## REQUIRED WORK
Find the line with "ahin werden menschliche Designer" in the records below. Output exactly from there until after the line with "Landesgebührengesetz NRW bereits", without pictures.

(Stored data entries)
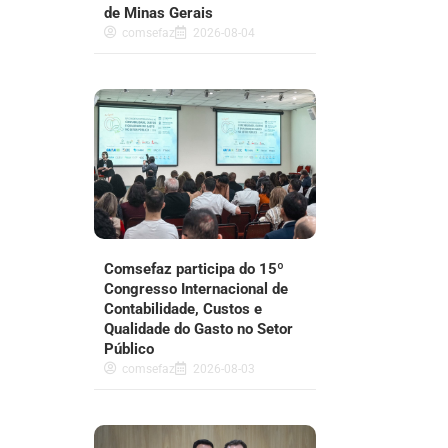
de Minas Gerais
comsefaz
2026-08-04
Comsefaz participa do 15º
Congresso Internacional de
Contabilidade, Custos e
Qualidade do Gasto no Setor
Público
comsefaz
2026-08-03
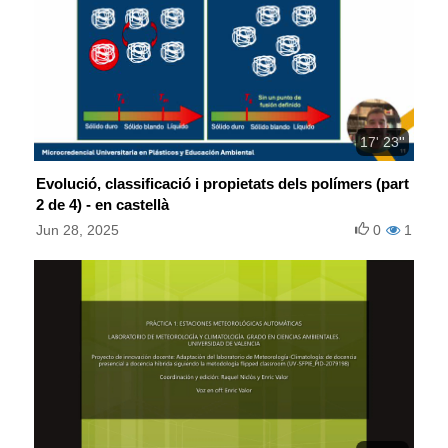
17' 23''
Evolució, classificació i propietats dels polímers (part
2 de 4) - en castellà
Jun 28, 2025
0
1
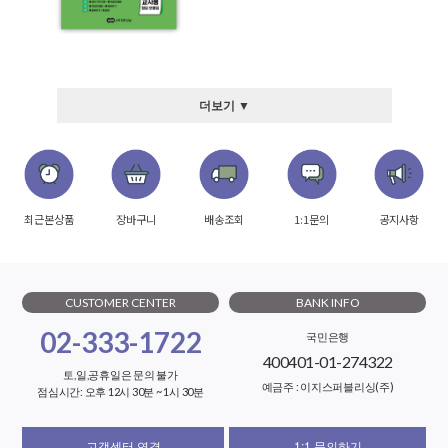
더보기 ▼
최근본상품
장바구니
배송조회
1:1문의
공지사항
CUSTOMER CENTER
BANK INFO
02-333-1722
국민은행
400401-01-274322
토,일,공휴일은 문의 불가
예금주 : 이지스퍼블리싱(주)
점심시간: 오후 12시 30분 ~ 1시 30분
고객센터 연결
1:1 문의하기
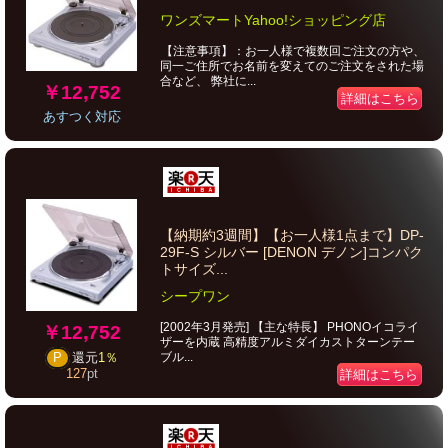
ワンズマートYahoo!ショッピング店
【注意事項】：お一人様で複数回ご注文の方や、
同一ご住所でお名前を変えてのご注文をされた場
合など、 弊社に...
￥12,752
詳細はこちら
あすつく対応
【納期約3週間】【お一人様1点まで】DP-
29F-S シルバー [DENON デノン]コンパク
トサイズ...
シープワン
[2002年3月発売] 【主な特長】 PHONOイコライ
￥12,752
ザーを内蔵 高精度アルミダイカストターンテー
ブル...
P
還元
1％
127
pt
詳細はこちら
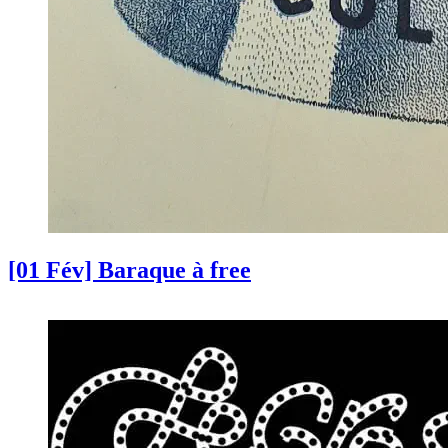
[01 Fév] Baraque à free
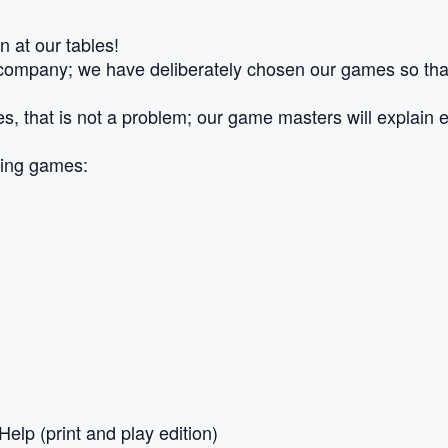
 at our tables!
company; we have deliberately chosen our games so that 
mes, that is not a problem; our game masters will explain 
wing games:
lp (print and play edition)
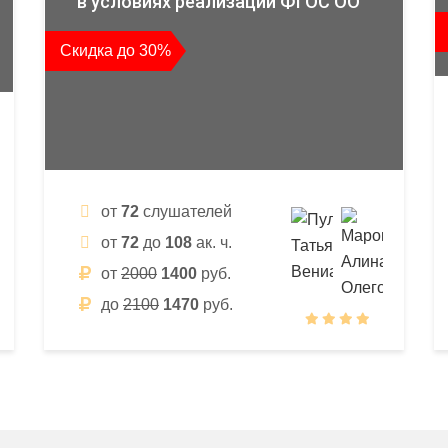
в условиях реализации ФГОС ОО
Скидка до 30%
от
72
слушателей
от
72
до
108
ак. ч.
от
2000
1400
руб.
до
2100
1470
руб.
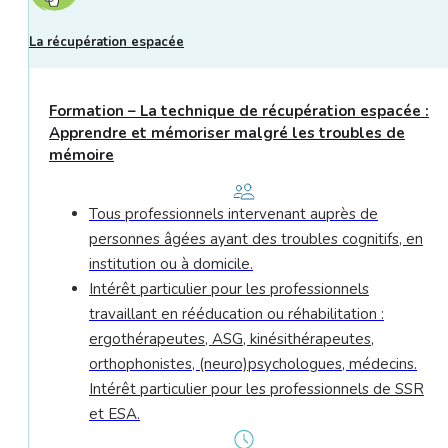
La récupération espacée
Formation – La technique de récupération espacée :
Apprendre et mémoriser malgré les troubles de
mémoire
Tous professionnels intervenant auprès de
personnes âgées ayant des troubles cognitifs, en
institution ou à domicile.
Intérêt particulier pour les professionnels
travaillant en rééducation ou réhabilitation :
ergothérapeutes, ASG, kinésithérapeutes,
orthophonistes, (neuro)psychologues, médecins.
Intérêt particulier pour les professionnels de SSR
et ESA.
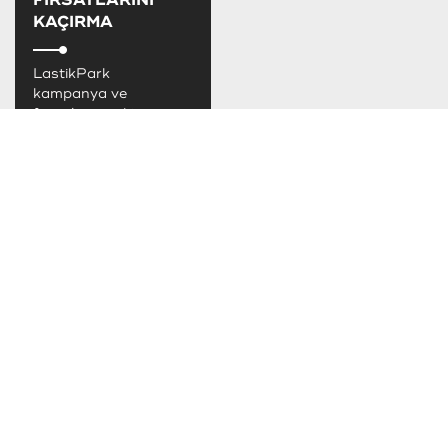
KAÇIRMA
LastikPark
kampanya ve
fırsatlarını takip
edebilirsiniz.
TAKSİT SEÇENEKLERİ
SOSYAL MEDYADA LASTİKPARK
LastikPark sosyal medya hesaplarımızdan
bizi takip edebilirsiniz.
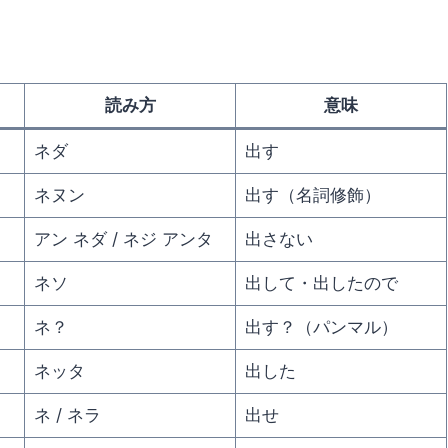
読み方
意味
ネダ
出す
ネヌン
出す（名詞修飾）
アン ネダ / ネジ アンタ
出さない
ネソ
出して・出したので
ネ？
出す？（パンマル）
ネッタ
出した
ネ / ネラ
出せ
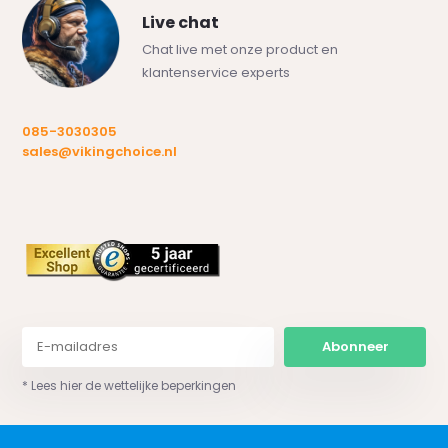
Live chat
Chat live met onze product en
klantenservice experts
085-3030305
sales@vikingchoice.nl
Abonneer
* Lees hier de wettelijke beperkingen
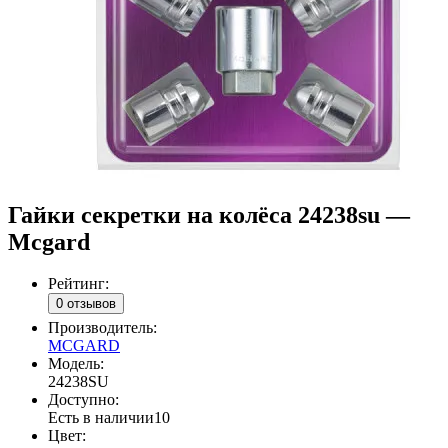
Гайки секретки на колёса 24238su —
Mcgard
Рейтинг:
0 отзывов
Производитель:
MCGARD
Модель:
24238SU
Доступно:
Есть в наличии
10
Цвет:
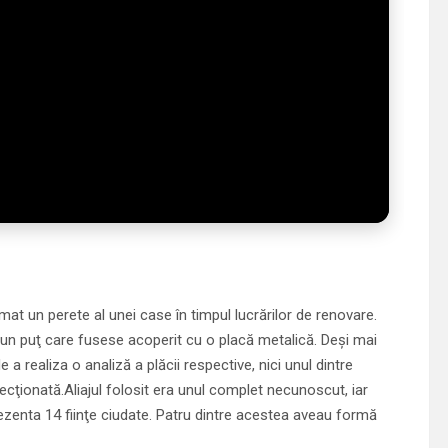
at un perete al unei case în timpul lucră­rilor de renovare.
 un puţ care fu­sese acoperit cu o placă meta­lică. Deşi mai
a realiza o ana­li­ză a plăcii res­pective, nici unul din­tre
cţio­na­tă.Aliajul fo­losit era unul complet ne­cunoscut, iar
ezenta 14 fiinţe ciu­date. Patru din­tre acestea aveau formă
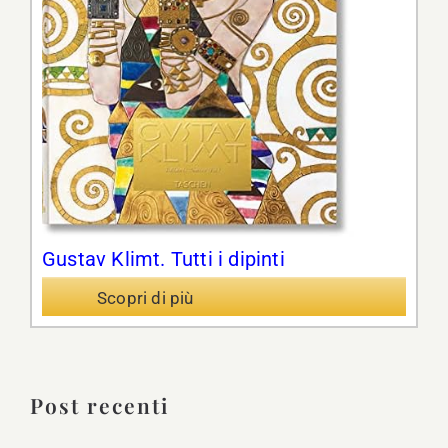
Gustav Klimt. Tutti i dipinti
Scopri di più
Post recenti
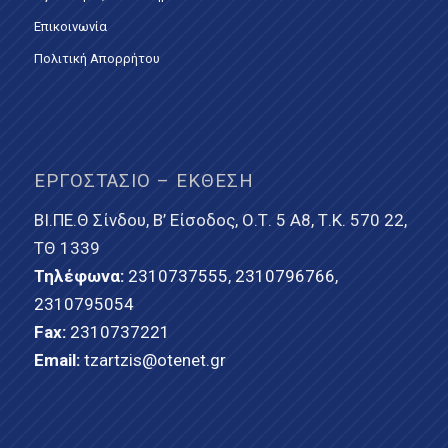
Επικοινωνία
Πολιτική Απορρήτου
ΕΡΓΟΣΤΆΣΙΟ – ΈΚΘΕΣΗ
ΒΙ.ΠΕ.Θ Σίνδου, Β’ Είσοδος, Ο.Τ. 5 Α8, Τ.Κ. 570 22,
ΤΘ 1339
Τηλέφωνα:
2310737555
,
2310796766
,
2310795054
Fax:
2310737221
Email:
tzartzis@otenet.gr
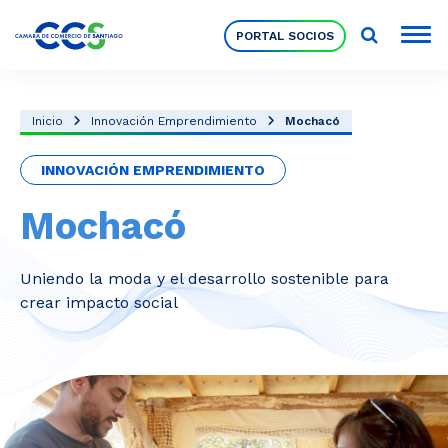
PORTAL SOCIOS
Socios
Inicio
Innovación Emprendimiento
Mochacó
INNOVACIÓN EMPRENDIMIENTO
Nuestra Institución
Mochacó
Pilares Estratégicos
Uniendo la moda y el desarrollo sostenible para
crear impacto social
Comités de Trabajo
Eventos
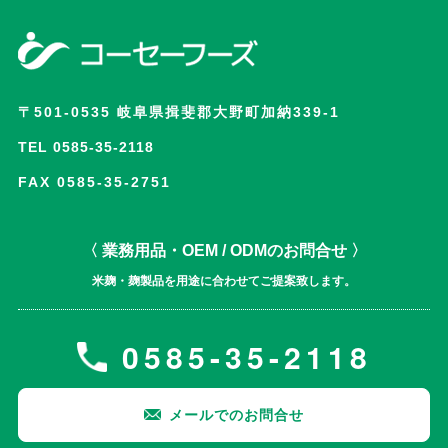
〒501-0535 岐阜県揖斐郡大野町加納339-1
TEL 0585-35-2118
FAX 0585-35-2751
〈 業務用品・OEM / ODMのお問合せ 〉
米麹・麹製品を用途に合わせてご提案致します。
0585-35-2118
メールでのお問合せ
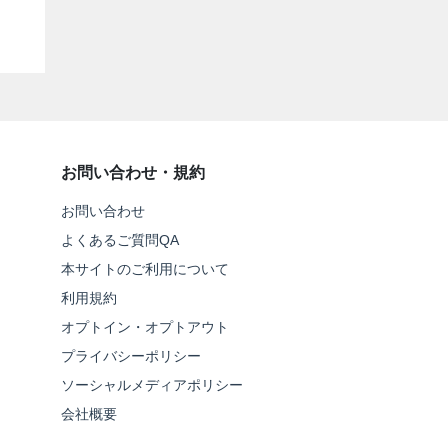
お問い合わせ・規約
お問い合わせ
よくあるご質問QA
本サイトのご利用について
利用規約
オプトイン・オプトアウト
プライバシーポリシー
ソーシャルメディアポリシー
会社概要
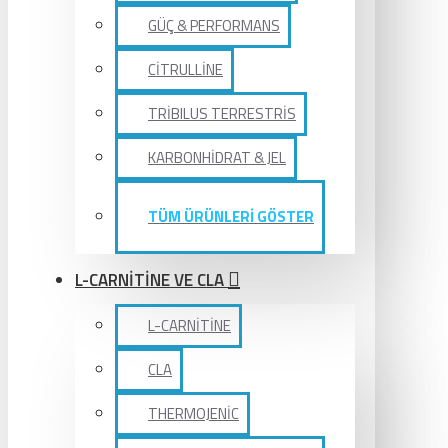
GÜÇ & PERFORMANS
CİTRULLİNE
TRİBILUS TERRESTRİS
KARBONHİDRAT & JEL
TÜM ÜRÜNLERİ GÖSTER
L-CARNİTİNE VE CLA
L-CARNİTİNE
CLA
THERMOJENİC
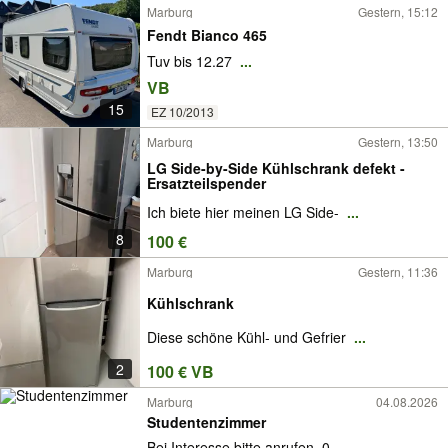
Marburg
Gestern, 15:12
Fendt Bianco 465
Tuv bis 12.27
...
VB
15
EZ 10/2013
Marburg
Gestern, 13:50
LG Side-by-Side Kühlschrank defekt -
Ersatzteilspender
Ich biete hier meinen LG Side-
...
8
100 €
Marburg
Gestern, 11:36
Kühlschrank
Diese schöne Kühl- und Gefrier
...
2
100 € VB
Marburg
04.08.2026
Studentenzimmer
Bei Interesse bitte anrufen. 0
...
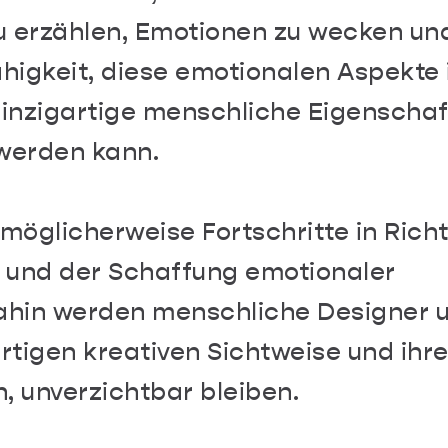
u erzählen, Emotionen zu wecken un
higkeit, diese emotionalen Aspekte 
 einzigartige menschliche Eigenschaf
t werden kann.
t möglicherweise Fortschritte in Rich
 und der Schaffung emotionaler
ahin werden menschliche Designer 
rtigen kreativen Sichtweise und ihre
, unverzichtbar bleiben.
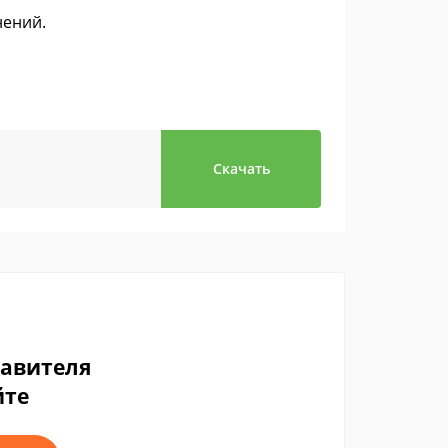
нений.
Скачать
тавителя
йте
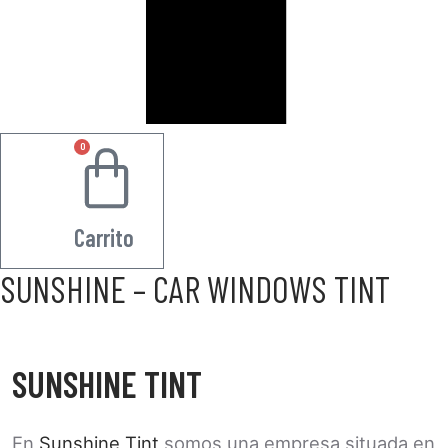
0
0.00
€
Carrito
SUNSHINE – CAR WINDOWS TINT
SUNSHINE TINT
En
Sunshine Tint
somos una empresa situada en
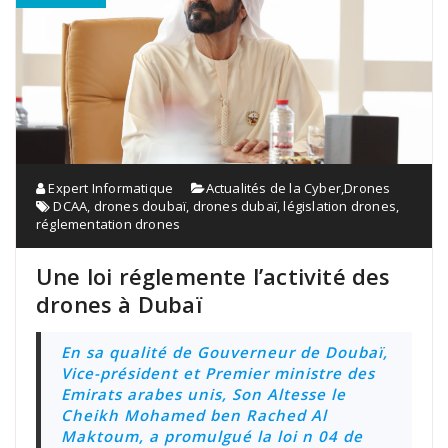
Expert Informatique
Actualités de la Cyber
,
Drones
DCAA
,
drones doubaï
,
drones dubaï
,
législation drones
,
réglementation drones
Une loi réglemente l’activité des
drones à Dubaï
En sa qualité de Gouverneur de Doubaï,
Vice-président et Premier ministre des
Emirats arabes unis, Son Altesse le
Cheikh Mohamed ben Rached Al
Maktoum, a promulgué la loi n 04 de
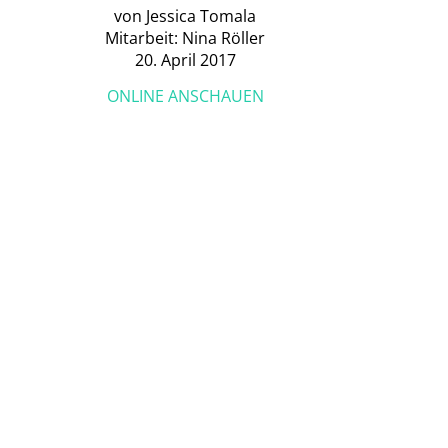
von Jessica Tomala
Mitarbeit: Nina Röller
20. April 2017
ONLINE ANSCHAUEN
ARTIKEL HERUNTERLADEN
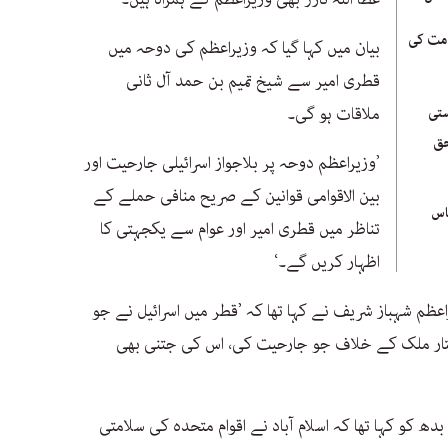
ذمت کی
بیان میں کہا گیا کہ وزیراعظم کی دوحہ میں
قطری امیر سے شیخ تمیم بن حمد آل ثانی
ملاقات ہو گی۔
ستی
حق
’وزیراعظم دوحہ پر بلاجواز اسرائیلی جارحیت اور
بین الاقوامی قوانین کے صریح منافی حملے کے
اس
تناظر میں قطری امیر اور عوام سے یکجہتی کا
اظہار کریں گے۔‘
ظم شہباز شریف نے کہا تھا کہ ’قطر میں اسرائیل نے جو
ختار ملک کے خلاف جو جارحیت کی، اس کی جتنی بھی
دھ کو کہا تھا کہ اسلام آباد نے اقوام متحدہ کی سلامتی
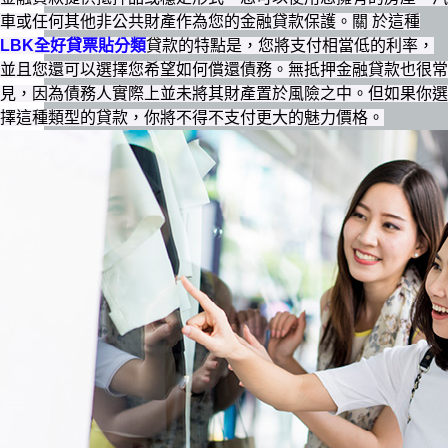
車或任何其他非公共財產作為您的金融貸款保護。關 於這種
LBK全好貸票貼分類
貸款的特點是，您將支付相當低的利率，
並且您還可以選擇您希望如何償還債務。無抵押金融貸款也很常
見，因為債務人實際上並未將其財產置於風險之中。但如果你選
擇這種類型的貸款，你將不得不支付更大的魅力價格。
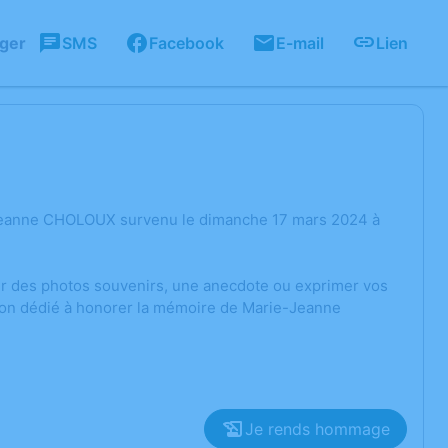
ager
SMS
Facebook
E-mail
Lien
-Jeanne CHOLOUX survenu le dimanche 17 mars 2024 à
ger des photos souvenirs, une anecdote ou exprimer vos
sion dédié à honorer la mémoire de Marie-Jeanne
Je rends hommage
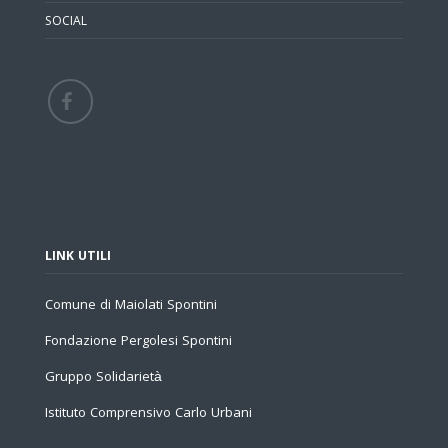
SOCIAL
LINK UTILI
Comune di Maiolati Spontini
Fondazione Pergolesi Spontini
Gruppo Solidarietà
Istituto Comprensivo Carlo Urbani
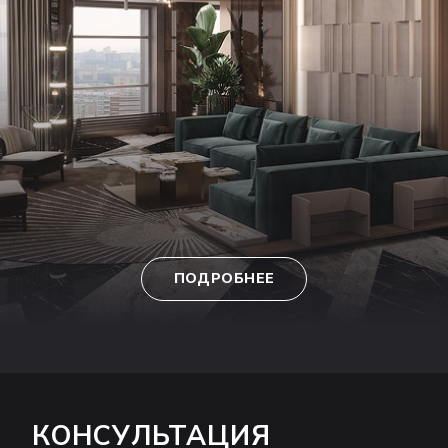
ПОДРОБНЕЕ
КОНСУЛЬТАЦИЯ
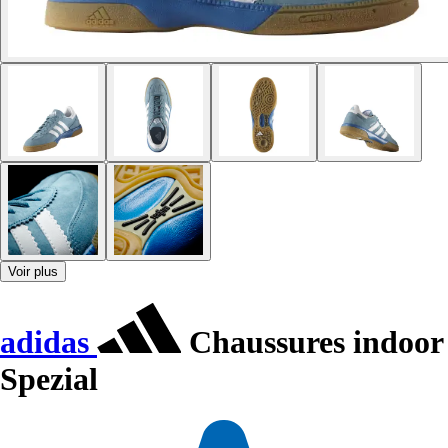
Voir plus
adidas
Chaussures indoor
Spezial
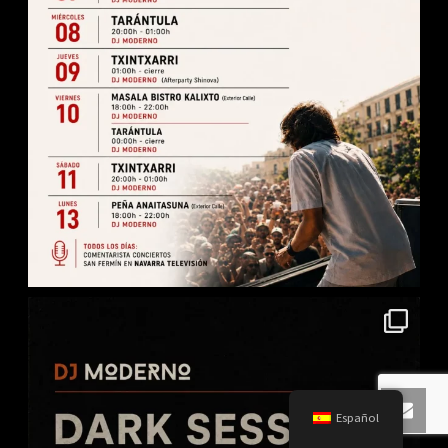
Español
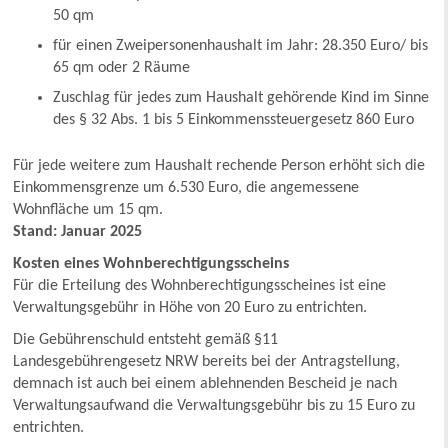
50 qm
für einen Zweipersonenhaushalt im Jahr: 28.350 Euro/ bis
65 qm oder 2 Räume
Zuschlag für jedes zum Haushalt gehörende Kind im Sinne
des § 32 Abs. 1 bis 5 Einkommenssteuergesetz 860 Euro
Für jede weitere zum Haushalt rechende Person erhöht sich die
Einkommensgrenze um 6.530 Euro, die angemessene
Wohnfläche um 15 qm.
Stand: Januar 2025
Kosten eines Wohnberechtigungsscheins
Für die Erteilung des Wohnberechtigungsscheines ist eine
Verwaltungsgebühr in Höhe von 20 Euro zu entrichten.
Die Gebührenschuld entsteht gemäß §11
Landesgebührengesetz NRW bereits bei der Antragstellung,
demnach ist auch bei einem ablehnenden Bescheid je nach
Verwaltungsaufwand die Verwaltungsgebühr bis zu 15 Euro zu
entrichten.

## ANSWER SECTION
ahin werden menschliche Designer 
rtigen kreativen Sichtweise und ihre
, unverzichtbar bleiben.
нений.
Скачать
тавителя
йте
0
0.00
€
Carrito
SUNSHINE – CAR WINDOWS TINT
SUNSHINE TINT
En
Sunshine Tint
somos una empresa situada en
Expert Informatique
Actualités de la Cyber
,
Drones
DCAA
,
drones doubaï
,
drones dubaï
,
législation drones
,
réglementation drones
Une loi réglemente l’activité des
drones à Dubaï
En sa qualité de Gouverneur de Doubaï,
Vice-président et Premier ministre des
Emirats arabes unis, Son Altesse le
Cheikh Mohamed ben Rached Al
Maktoum, a promulgué la loi n 04 de
von Jessica Tomala
Mitarbeit: Nina Röller
20. April 2017
ONLINE ANSCHAUEN
ARTIKEL HERUNTERLADEN
ذمت کی
بیان میں کہا گیا کہ وزیراعظم کی دوحہ میں
قطری امیر سے شیخ تمیم بن حمد آل ثانی
ملاقات ہو گی۔
ستی
حق
’وزیراعظم دوحہ پر بلاجواز اسرائیلی جارحیت اور
بین الاقوامی قوانین کے صریح منافی حملے کے
اس
تناظر میں قطری امیر اور عوام سے یکجہتی کا
اظہار کریں گے۔‘
ظم شہباز شریف نے کہا تھا کہ ’قطر میں اسرائیل نے جو
ختار ملک کے خلاف جو جارحیت کی، اس کی جتنی بھی
دھ کو کہا تھا کہ اسلام آباد نے اقوام متحدہ کی سلامتی
車或任何其他非公共財產作為您的金融貸款保護。關 於這種
LBK全好貸票貼分類
貸款的特點是，您將支付相當低的利率，
並且您還可以選擇您希望如何償還債務。無抵押金融貸款也很常
見，因為債務人實際上並未將其財產置於風險之中。但如果你選
擇這種類型的貸款，你將不得不支付更大的魅力價格。
ager
SMS
Facebook
E-mail
Lien
-Jeanne CHOLOUX survenu le dimanche 17 mars 2024 à
ger des photos souvenirs, une anecdote ou exprimer vos
sion dédié à honorer la mémoire de Marie-Jeanne
Je rends hommage
SOCIAL
LINK UTILI
Comune di Maiolati Spontini
Fondazione Pergolesi Spontini
Gruppo Solidarietà
Istituto Comprensivo Carlo Urbani
ПОДРОБНЕЕ
КОНСУЛЬТАЦИЯ
Voir plus
adidas
Chaussures indoor
Spezial
Español
50 qm
für einen Zweipersonenhaushalt im Jahr: 28.350 Euro/ bis
65 qm oder 2 Räume
Zuschlag für jedes zum Haushalt gehörende Kind im Sinne
des § 32 Abs. 1 bis 5 Einkommenssteuergesetz 860 Euro
Für jede weitere zum Haushalt rechende Person erhöht sich die
Einkommensgrenze um 6.530 Euro, die angemessene
Wohnfläche um 15 qm.
Stand: Januar 2025
Kosten eines Wohnberechtigungsscheins
Für die Erteilung des Wohnberechtigungsscheines ist eine
Verwaltungsgebühr in Höhe von 20 Euro zu entrichten.
Die Gebührenschuld entsteht gemäß §11
Landesgebührengesetz NRW bereits bei der Antragstellung,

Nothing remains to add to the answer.